Ce guide prend la forme de préconisations, pas d'une nouvelle obligation immédiatement contraignante : sa mise en oeuvre se fera progressivement, au fil des mises à jour de chaque contrat. Ce guide invite les initiateurs des produits d'investissement à adopter les pratiques facilitant l'appropriation du DIC par les épargnants et leur compréhension des informations essentielles. Pour un épargnant en unités de compte, il faudra donc patienter avant de voir ces nouveaux formats circuler largement. D'ici là, mieux vaut décrypter le document existant, en s'appuyant si besoin sur notre dossier consacré à l'épargne en assurance-vie et sur le bilan annuel que l'AMF consacre à la protection des épargnants.

Questions fréquentes

Le document d'informations clés est-il obligatoire pour un contrat d'assurance-vie en unités de compte ?
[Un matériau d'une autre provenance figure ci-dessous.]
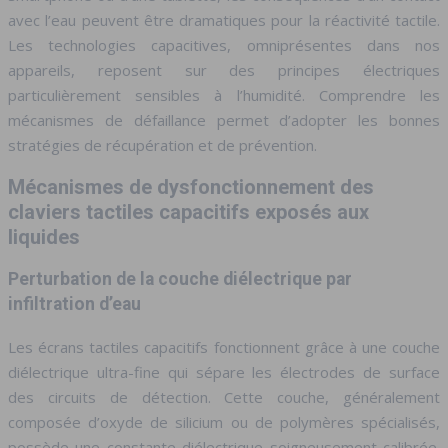
avec l’eau peuvent être dramatiques pour la réactivité tactile.
Les technologies capacitives, omniprésentes dans nos
appareils, reposent sur des principes électriques
particulièrement sensibles à l’humidité. Comprendre les
mécanismes de défaillance permet d’adopter les bonnes
stratégies de récupération et de prévention.
Mécanismes de dysfonctionnement des
claviers tactiles capacitifs exposés aux
liquides
Perturbation de la couche diélectrique par
infiltration d’eau
Les écrans tactiles capacitifs fonctionnent grâce à une couche
diélectrique ultra-fine qui sépare les électrodes de surface
des circuits de détection. Cette couche, généralement
composée d’oxyde de silicium ou de polymères spécialisés,
possède une constante diélectrique soigneusement calibrée.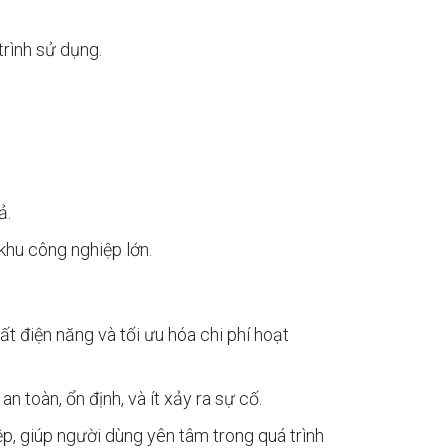
trình sử dụng.
ả.
khu công nghiệp lớn.
t điện năng và tối ưu hóa chi phí hoạt
 toàn, ổn định, và ít xảy ra sự cố.
ệp, giúp người dùng yên tâm trong quá trình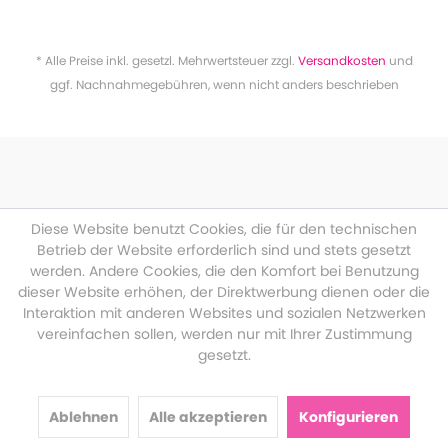
* Alle Preise inkl. gesetzl. Mehrwertsteuer zzgl.
Versandkosten
und
ggf. Nachnahmegebühren, wenn nicht anders beschrieben
Diese Website benutzt Cookies, die für den technischen
Betrieb der Website erforderlich sind und stets gesetzt
werden. Andere Cookies, die den Komfort bei Benutzung
dieser Website erhöhen, der Direktwerbung dienen oder die
Interaktion mit anderen Websites und sozialen Netzwerken
vereinfachen sollen, werden nur mit Ihrer Zustimmung
gesetzt.
Ablehnen
Alle akzeptieren
Konfigurieren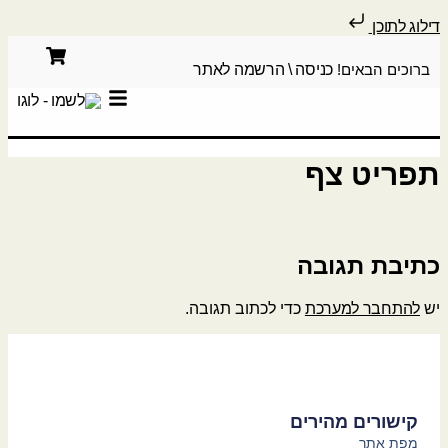
דילוג לתוכן
ברוכים הבאים!
כניסה \ הרשמה לאתר
תפריט צף
כתיבת תגובה
יש
להתחבר למערכת
כדי לכתוב תגובה.
קישורים מהירים
מפת אתר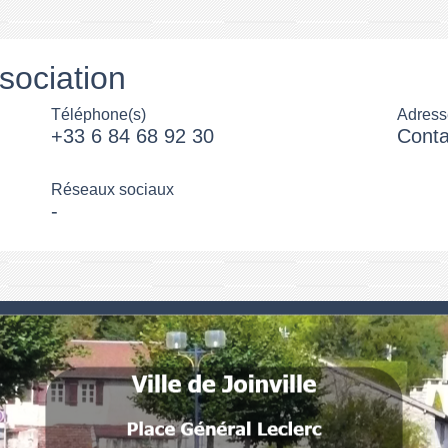
sociation
Téléphone(s)
Adress
+33 6 84 68 92 30
Conta
Réseaux sociaux
-
Numéros utiles
Commune de Joinville
Place Général Leclerc
52300 Joinville - FRANCE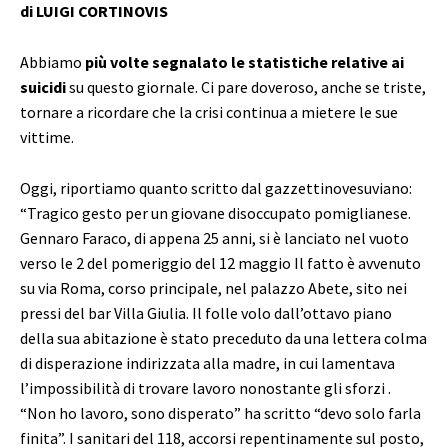
di LUIGI CORTINOVIS
Abbiamo
più volte segnalato le statistiche relative ai
suicidi
su questo giornale. Ci pare doveroso, anche se triste,
tornare a ricordare che la crisi continua a mietere le sue
vittime.
Oggi, riportiamo quanto scritto dal gazzettinovesuviano:
“Tragico gesto per un giovane disoccupato pomiglianese.
Gennaro Faraco, di appena 25 anni, si è lanciato nel vuoto
verso le 2 del pomeriggio del 12 maggio Il fatto è avvenuto
su via Roma, corso principale, nel palazzo Abete, sito nei
pressi del bar Villa Giulia. Il folle volo dall’ottavo piano
della sua abitazione è stato preceduto da una lettera colma
di disperazione indirizzata alla madre, in cui lamentava
l’impossibilità di trovare lavoro nonostante gli sforzi .
“Non ho lavoro, sono disperato” ha scritto “devo solo farla
finita”. I sanitari del 118, accorsi repentinamente sul posto,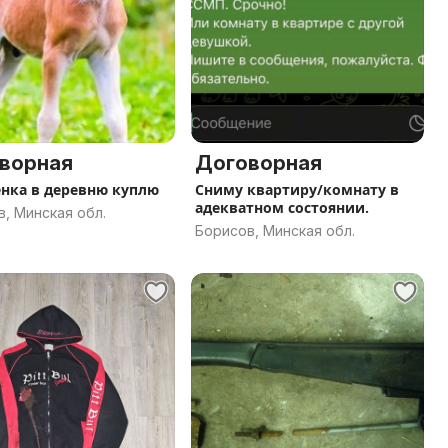
ворная
Договорная
нка в деревню куплю
Сниму квартиру/комнату в
адекватном состоянии.
, Минская обл.
Борисов, Минская обл.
Oui : le règlement précise que ces produits devraient être désignés sous l'appellation de produits d'investissement packagés de détail et fondés sur l'assurance et devraient englober, entre autres, des produits d'investissement tels que les fonds d'investissement, les polices d'assurance-vie présentant un élément d'investissement, les produits structurés et les dépôts structurés. Seuls les contrats de pure prévoyance échappent à cette obligation, puisque le règlement exclut expressément les contrats d'assurance-vie lorsque les prestations prévues par le contrat sont payables uniquement en cas de décès ou d'incapacité due à un accident, à une maladie ou à une infirmité. Dès qu'une part du contrat est investie en unités de compte, le document doit donc vous être remis.

Le guide de l'AMF va-t-il rendre mon document d'informations clés plus simple dès maintenant ?

Pas immédiatement : il s'agit de préconisations, pas d'une nouvelle obligation contraignante. Le guide invite les producteurs à agir sur la forme : « Pour inciter les épargnants à la découverte du DIC, l'initiateur du produit devrait concevoir des DIC plus attractifs sur la forme. » Sur le fond, il ajoute que « Pour délivrer une information compréhensible des épargnants en situation d'investir, les initiateurs des DIC doivent s'efforcer de leur fournir des contenus respectant les principes du langage clair. » L'adoption par les assureurs se fera progressivement.

Comment mieux lire le document d'informations clés de mon assurance-vie dès aujourd'hui ?

Portez une attention particulière aux scénarios de performance : ce sont des projections, pas des performances garanties — un point plutôt bien compris, puisque 36 participants sur 49 ont correctement répondu à cette question, un résultat relativement bon sur un point clé de compréhension. Soyez plus vigilant sur les critères extra-financiers, nettement moins bien compris : Seulement 38 bonnes réponses sur 98 (2 produits par participant). 22 participants n'ont indiqué aucune réponse correcte. N'hésitez pas à demander des explications à votre conseiller avant de signer.